Read our article about Steven Cuffie Here.

The African gaze: photography, cinema and power by Amy Sall

The history of photography and European colonization are inextricably linked in the 19th century. The medium was used to advocate foreign interference in sovereign countries in the global South. But the 20th century ushered in a revolution whose time had come. Across Africa, photographers and filmmakers seized the means of production and documented their communities through independence as new nations emerged. In recent years, pioneering photographers such as Malick Sidibé, Seydou Keïta, James Barnor, Samuel Fosso and Sanlé Sory have achieved global recognition that has largely eluded their peers. With The African Gaze Photography, Cinema and Power (Thames & Hudson) Author, researcher and archivist Amy Sall brings together the work of 25 photographers and 25 filmmakers in a masterful compendium of art, film and cultural history that evokes the warmth and wonder of a family photo album.

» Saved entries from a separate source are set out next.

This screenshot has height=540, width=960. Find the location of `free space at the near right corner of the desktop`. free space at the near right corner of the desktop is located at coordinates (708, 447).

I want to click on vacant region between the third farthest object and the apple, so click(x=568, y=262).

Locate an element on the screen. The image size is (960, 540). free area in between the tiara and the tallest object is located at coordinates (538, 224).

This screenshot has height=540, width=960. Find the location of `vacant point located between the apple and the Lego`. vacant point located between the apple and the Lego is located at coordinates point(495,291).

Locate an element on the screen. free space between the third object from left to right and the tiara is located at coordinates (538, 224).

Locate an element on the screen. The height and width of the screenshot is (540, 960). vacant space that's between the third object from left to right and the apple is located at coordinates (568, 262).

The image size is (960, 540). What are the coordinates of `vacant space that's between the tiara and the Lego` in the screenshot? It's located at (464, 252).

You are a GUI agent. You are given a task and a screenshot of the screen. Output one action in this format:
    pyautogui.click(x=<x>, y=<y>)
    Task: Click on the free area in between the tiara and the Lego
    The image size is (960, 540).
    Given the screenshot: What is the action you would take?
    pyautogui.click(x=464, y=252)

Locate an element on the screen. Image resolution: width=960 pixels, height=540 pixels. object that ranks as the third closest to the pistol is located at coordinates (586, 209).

Collective Study, Study No. 5 by Goldwin 0

In a culture that idolises individualism and hierarchy, collectivism is a radical act of solidarity. Education has taught us to think of learning as a solitary pursuit, isolated in the mind as the intellect, a mere silo of thought. But what if there was a way to transform knowledge and understanding into wisdom through a cooperative approach? The key here is to Collective Study, Study No. 5 by Goldwin 0, led by OK-RM (InOtherWords). Published in both English and Japanese and illustrated with 384 color plates, the book brings together work by participants such as Lila Matsumoto, Karl Nawrot, and Nur Abbas to imagine a new paradigm for a future world where we create spaces for shared learning. Here, all disciplines coexist to illuminate new forms of practice that reflect a deep respect for the inherent interconnectedness of life itself.